President Barack Obama reportedly meets today with the executive branch's Privacy and Civil Liberties Oversight Board as public debate swirls around NSA surveillance of phone calls and the Internet, IRS targeting of the administration's political opponents and Justice Department snooping on journalists who have asked embarrassing questions. All in all, it's a lot like a serial philanderer caught in flagrante delicto dropping his butt into the front pew at church after a very long absence. And a very long absence it has been — the Privacy and Civil Liberties Oversight Board met for the first time in five years just last November, after near-total neglect during President Obama's first term (not that his predecessor was a fan of the institution, either).

Yes, President Obama did finally nominate three people to the board in 2011. But it's not clear that much other than a press release resulted from those nominations until almost a year later. On November 2, 2012, the Electronic Frontier Foundation trumpeted:

This week marks the first time in five years since the last Privacy and Civil Liberties Oversight Board (PCLOB) meeting. The board is an independent body within the President's office that is supposed to ensure privacy and civil liberties in the creation and implementation of US law and policy and executive branch actions against terrorism, but has languished for some time due to Presidential neglect.

The board, not surprisingly, had published nothing between November 2007 and October 2012.

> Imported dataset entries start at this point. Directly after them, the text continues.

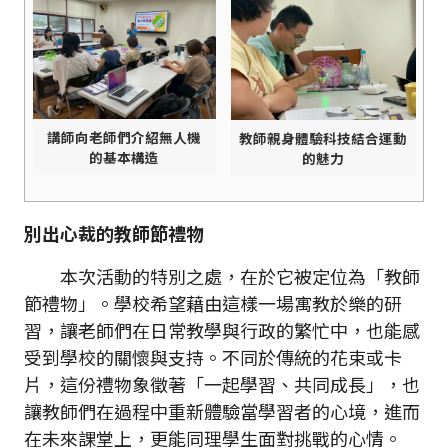
講師向老師們介紹無人機
教師親身體驗科技結合運動
的基本構造
的魅力
別出心裁的教師節禮物
本次活動的特別之處，在於它被定位為「教師
節禮物」。學校希望藉由這樣一場寓教於樂的研
習，讓老師們在日常教學與行政的繁忙中，也能感
受到學校的關懷與支持。不同於傳統的花束或卡
片，這份禮物象徵著「一起學習、共同成長」，也
讓教師們在過程中重新體驗當學習者的心境，進而
在未來課堂上，更能同理學生面對挑戰的心情。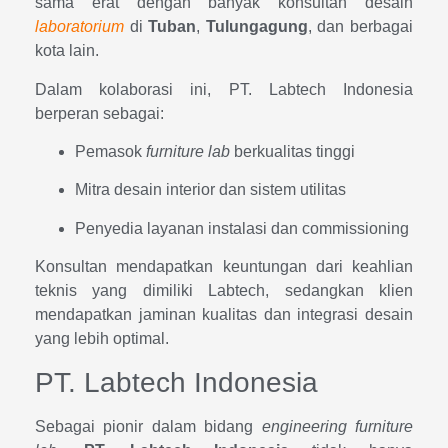
sama erat dengan banyak konsultan desain
laboratorium
di
Tuban
,
Tulungagung
, dan berbagai
kota lain.
Dalam kolaborasi ini, PT. Labtech Indonesia
berperan sebagai:
Pemasok
furniture lab
berkualitas tinggi
Mitra desain interior dan sistem utilitas
Penyedia layanan instalasi dan commissioning
Konsultan mendapatkan keuntungan dari keahlian
teknis yang dimiliki Labtech, sedangkan klien
mendapatkan jaminan kualitas dan integrasi desain
yang lebih optimal.
PT. Labtech Indonesia
Sebagai pionir dalam bidang
engineering furniture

That November meeting didn't exactly herald a flurry of activity. In February of this year, with the presidential election in the rear view mirror, the American Civil Liberties Union's Jay Stanley wrote a short blog post titled, "Small But Significant Privacy Oversight Institution Almost a Reality After Pathetic Story of Delay." Stanley pointed out that the "U.S. intelligence/national security establishment" had a combined budget of about $80 billion and a staff of 4,863,000, while the PCLOB, intended to keep that establishment from straying, had a roughly $1 million budget and no staff.

Of course, that was before Edward Snowden, House hearings, outrage from the Associated Press and Fox News … President Obama is in need of some absolution.

It's going to take more than a little pew-warming, Mr. President. Go forth and sin no more.